Jellyskins Debütalbum „In Brine“ ist eine electro-experimentelle, futuristische Elegie für alles Wasserbezogene. Über neun Tracks hinweg wechselt es zwischen glazialem Gothic-Pop („Marmalade“) und aggressivem Techno („Bringer of Brine“), ganz so wie die variable Natur des Ozeans selbst. Küstliche Bilder durchdringen das Album, jedoch nicht in der warmen, sonnendurchfluteten Art, die man erwarten würde. Stattdessen ist es düster blau-schwarz und abgrundtief. Stellt euch vor, Broadcast würden einen Techno-Hit über einen einsamen Wal machen, und ihr seid schon halbwegs dort.

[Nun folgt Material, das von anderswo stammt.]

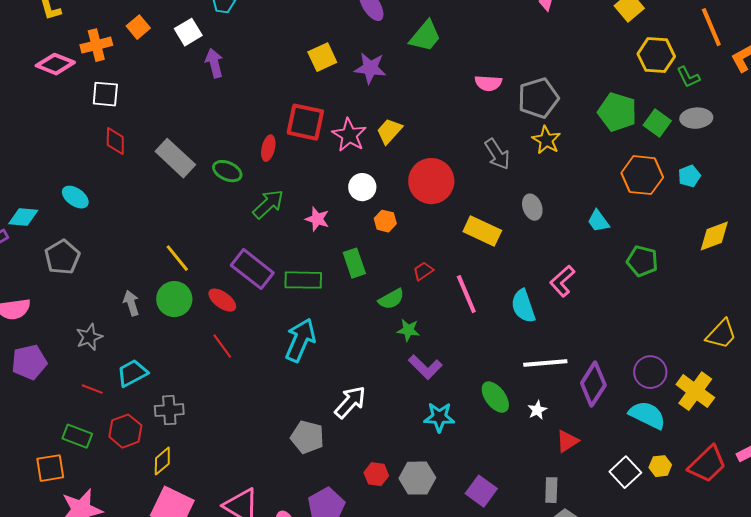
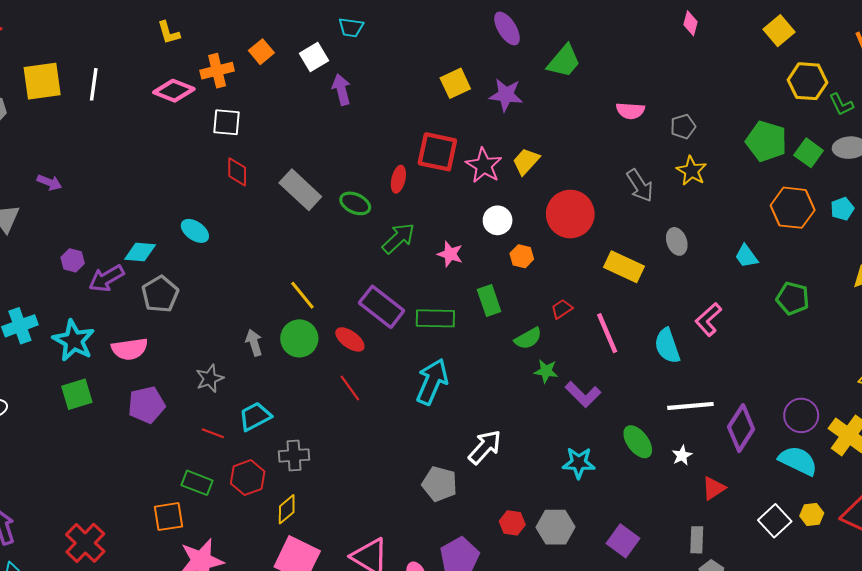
gray pentagon: (538, 98) -> (683, 127), size x0.6
gray pentagon: (62, 257) -> (160, 294), moved
purple L-shape: (425, 367) -> (583, 394), moved

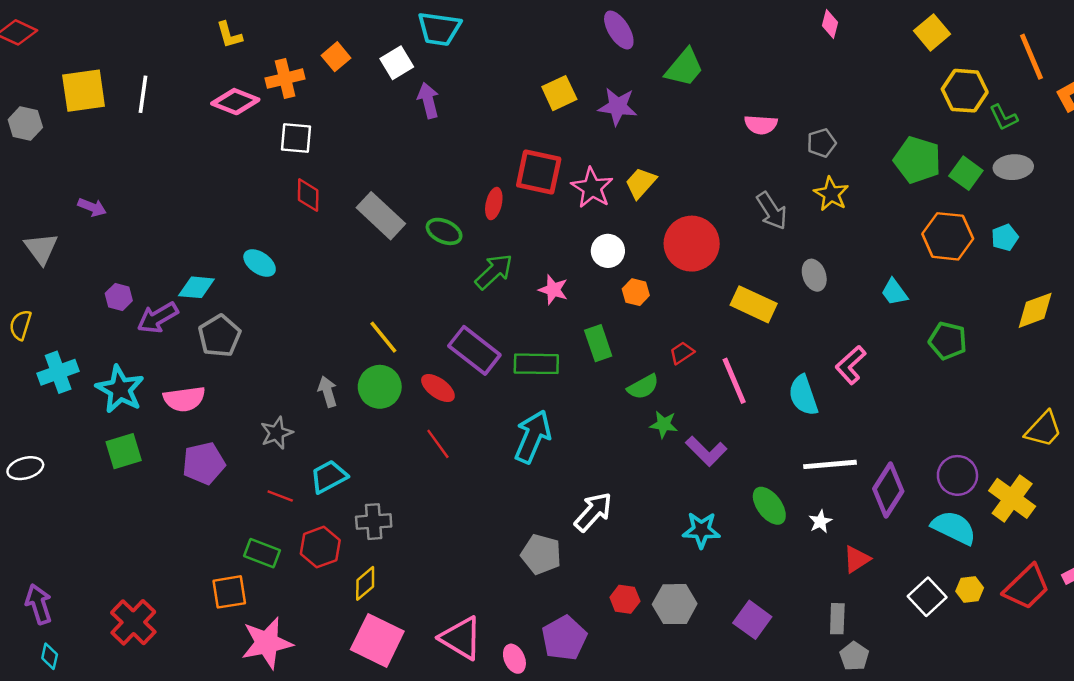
cyan trapezoid: (351, 27) -> (439, 29), size x1.5

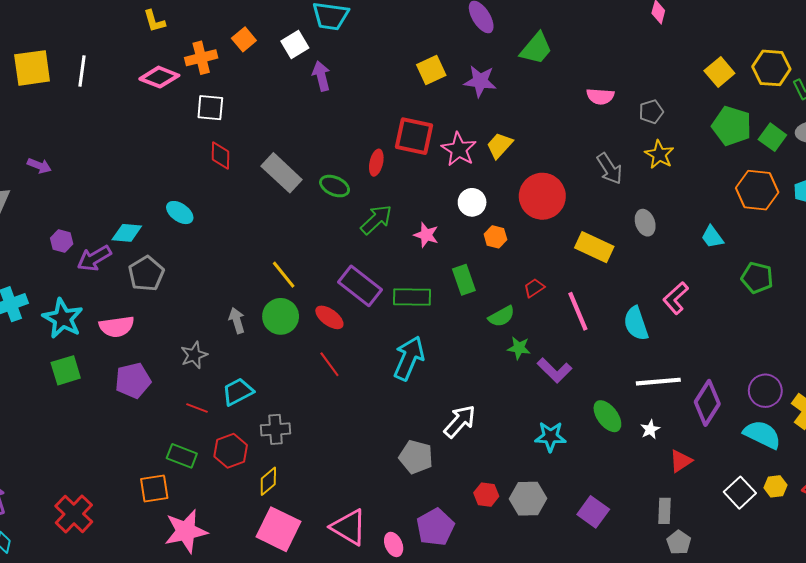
yellow square: (932, 32) -> (719, 72), moved

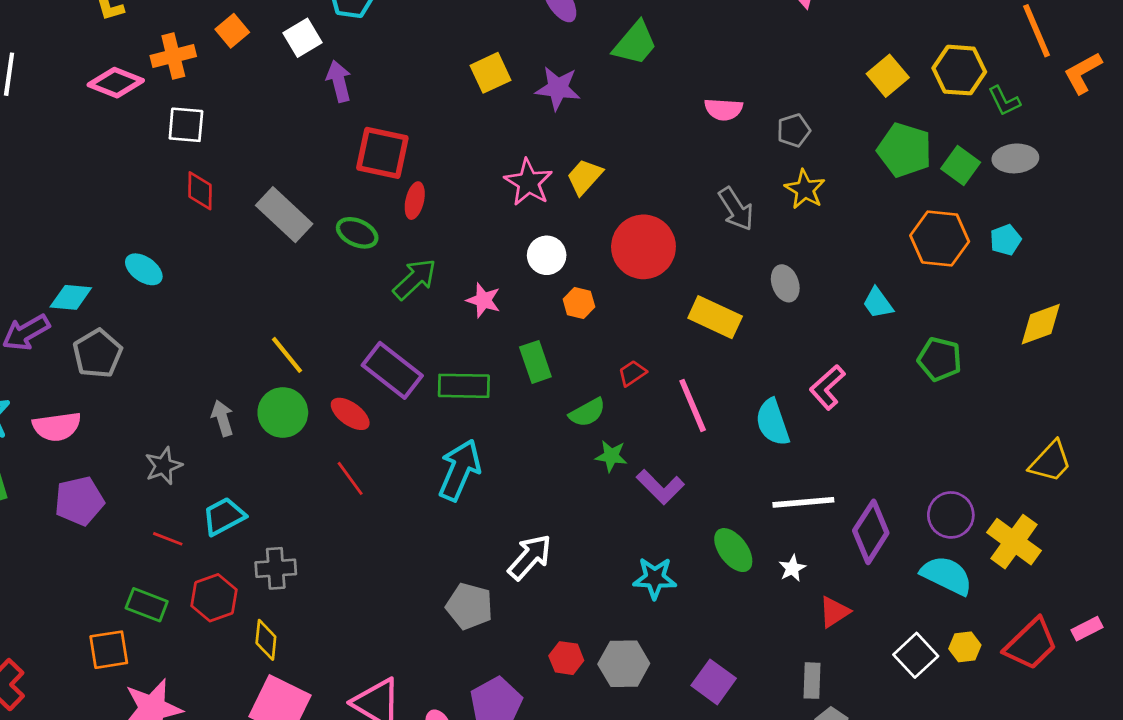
red square: (414, 136) -> (382, 153), moved
yellow diamond: (268, 481) -> (266, 640), turned -44

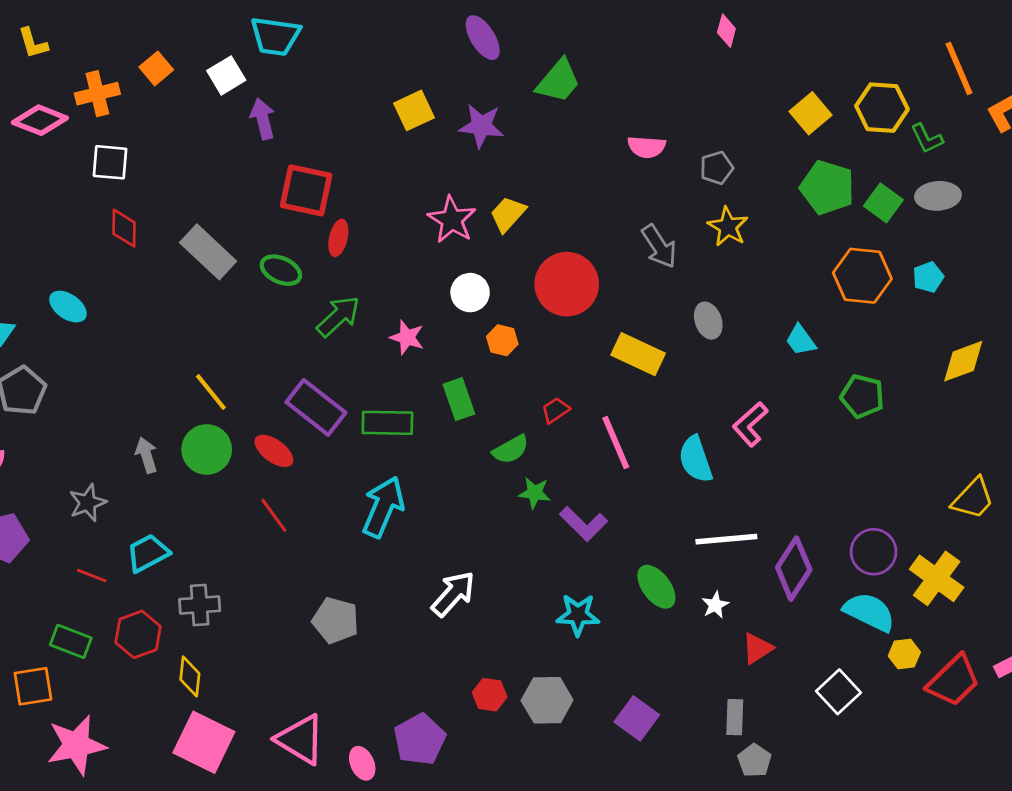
gray pentagon: (469, 606) -> (336, 620), moved
yellow hexagon: (965, 647) -> (904, 654), moved

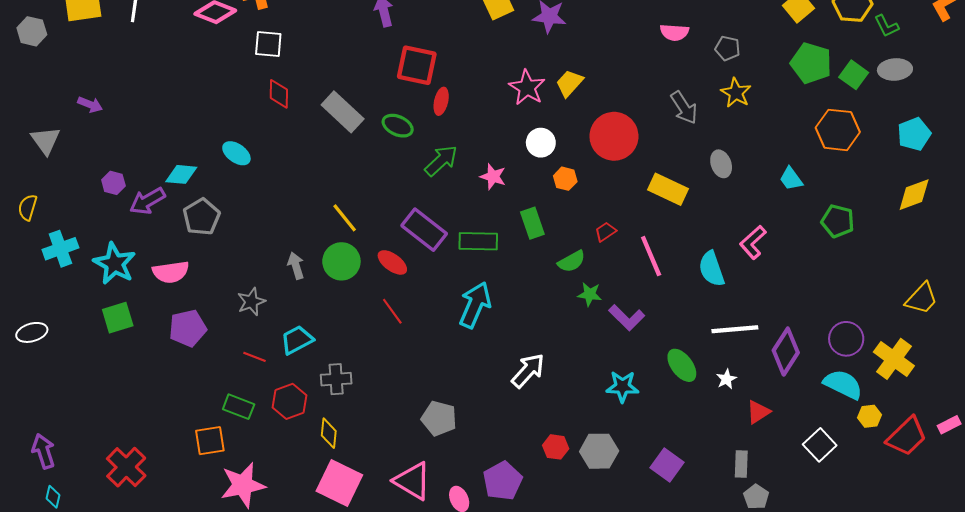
gray pentagon: (717, 168) -> (727, 48), turned 30
cyan pentagon: (928, 277) -> (914, 134), moved, size x1.4
gray pentagon: (336, 620) -> (439, 418), moved

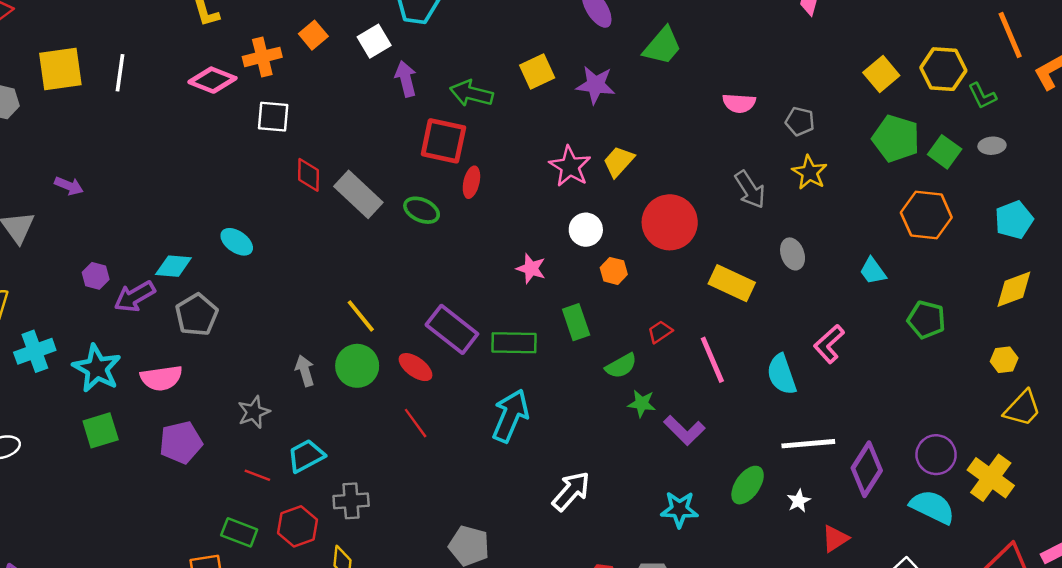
gray ellipse: (895, 69) -> (992, 146), size x0.7
red diamond: (279, 94) -> (308, 175), moved
green arrow: (441, 161) -> (471, 93), moved, turned -123
green ellipse: (682, 365) -> (748, 485), turned 72
yellow hexagon: (870, 416) -> (1004, 360), moved

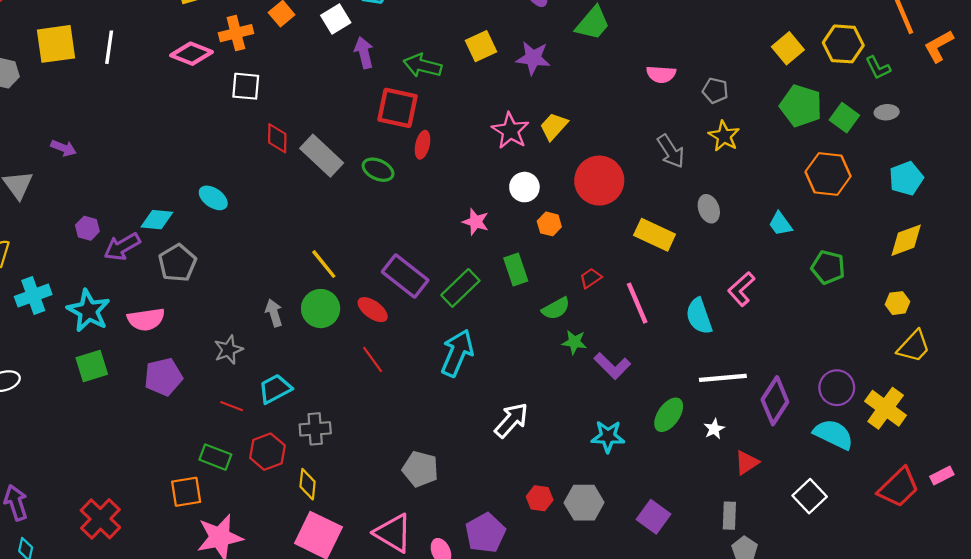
green rectangle: (514, 343) -> (460, 288), turned -45

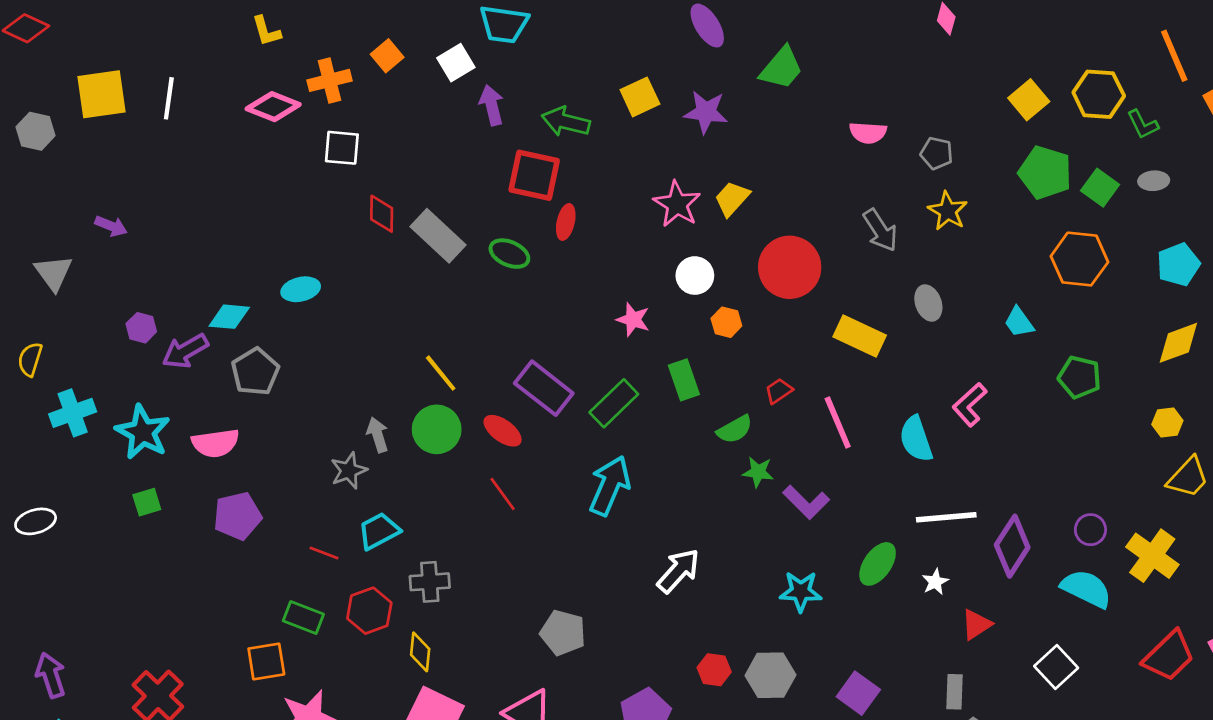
cyan ellipse: (213, 198) -> (301, 289), turned -48
gray star: (228, 350) -> (349, 471), moved
green square: (92, 366) -> (147, 502), size x0.7
purple circle: (837, 388) -> (1090, 530), size x0.7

Ist es möglich, über eine elektronische Formation mit retro-futuristischen Neigungen zu schreiben, ohne die Geister von Broadcast heraufzubeschwören? Wahrscheinlich nicht, obwohl offensichtlich ist, dass ihre vielseitigen Einflüsse, auch wenn sie deutlich erkennbar sind, instinktiv in die Songs einfließen, anstatt rein imitativ zu sein. Wie ein millennial Chris and Cosey ist offensichtlich, dass das Duo Will Ainsley und Zia Larty-Healy aus Leeds mehr als nur eine Vorliebe für Throbbing Gristles „20 Jazz Funk Greats“ haben. Doch bei „In Brine“ ist nichts offensichtlich.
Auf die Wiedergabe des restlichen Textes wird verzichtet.